◆ **EXERCISE DIRECTIONS**
Keep each line of the material that includes "auch", and leave out the rest.

◆ **SOURCE MATERIAL**
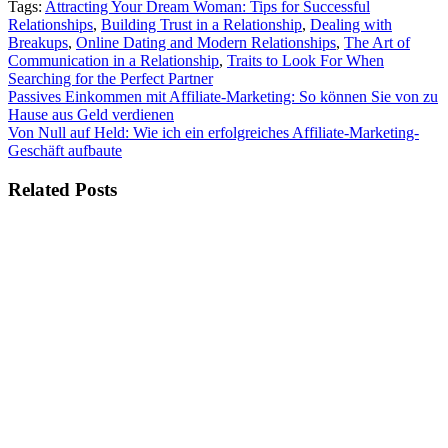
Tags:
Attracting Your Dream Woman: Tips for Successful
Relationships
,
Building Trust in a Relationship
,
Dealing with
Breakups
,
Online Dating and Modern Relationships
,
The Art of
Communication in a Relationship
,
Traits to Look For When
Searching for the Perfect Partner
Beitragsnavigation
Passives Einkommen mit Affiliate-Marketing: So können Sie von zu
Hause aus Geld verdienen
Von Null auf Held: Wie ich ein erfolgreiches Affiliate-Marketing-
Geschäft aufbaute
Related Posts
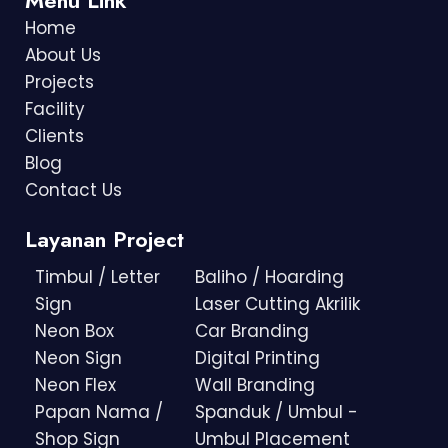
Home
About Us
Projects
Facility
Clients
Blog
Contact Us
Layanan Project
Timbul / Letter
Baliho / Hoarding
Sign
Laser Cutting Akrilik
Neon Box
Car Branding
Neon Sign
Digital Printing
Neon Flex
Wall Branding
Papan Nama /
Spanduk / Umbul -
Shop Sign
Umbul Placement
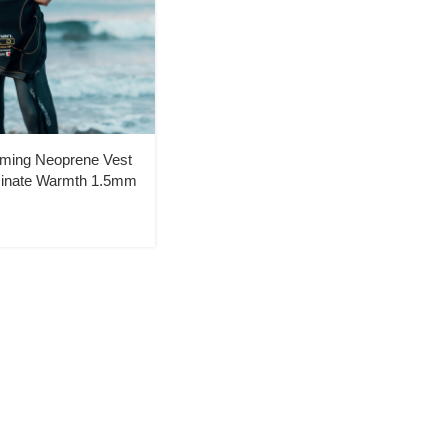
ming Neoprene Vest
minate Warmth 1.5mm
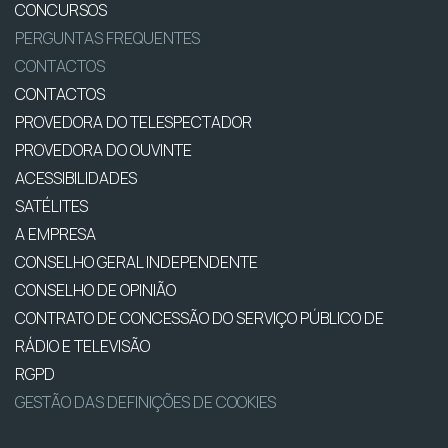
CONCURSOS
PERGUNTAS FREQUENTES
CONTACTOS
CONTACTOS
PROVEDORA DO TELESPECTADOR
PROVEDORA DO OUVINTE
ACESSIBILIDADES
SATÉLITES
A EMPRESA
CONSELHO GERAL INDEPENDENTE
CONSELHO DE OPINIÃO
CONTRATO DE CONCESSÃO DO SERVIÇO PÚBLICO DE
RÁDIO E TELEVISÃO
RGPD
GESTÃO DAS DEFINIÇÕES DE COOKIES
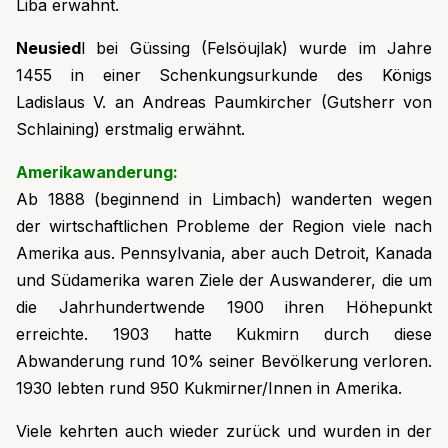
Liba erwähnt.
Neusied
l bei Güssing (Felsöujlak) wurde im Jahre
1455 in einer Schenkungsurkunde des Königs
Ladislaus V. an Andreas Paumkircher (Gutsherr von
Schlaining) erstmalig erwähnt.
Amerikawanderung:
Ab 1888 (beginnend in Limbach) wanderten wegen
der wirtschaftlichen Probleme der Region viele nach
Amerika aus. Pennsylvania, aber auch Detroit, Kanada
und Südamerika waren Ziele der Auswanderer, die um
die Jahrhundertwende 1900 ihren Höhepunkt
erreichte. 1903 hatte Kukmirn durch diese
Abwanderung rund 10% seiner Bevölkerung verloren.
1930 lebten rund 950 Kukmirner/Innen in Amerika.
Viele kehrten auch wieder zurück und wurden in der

◆ **TASK OUTPUT**
Amerika aus. Pennsylvania, aber auch Detroit, Kanada
Viele kehrten auch wieder zurück und wurden in der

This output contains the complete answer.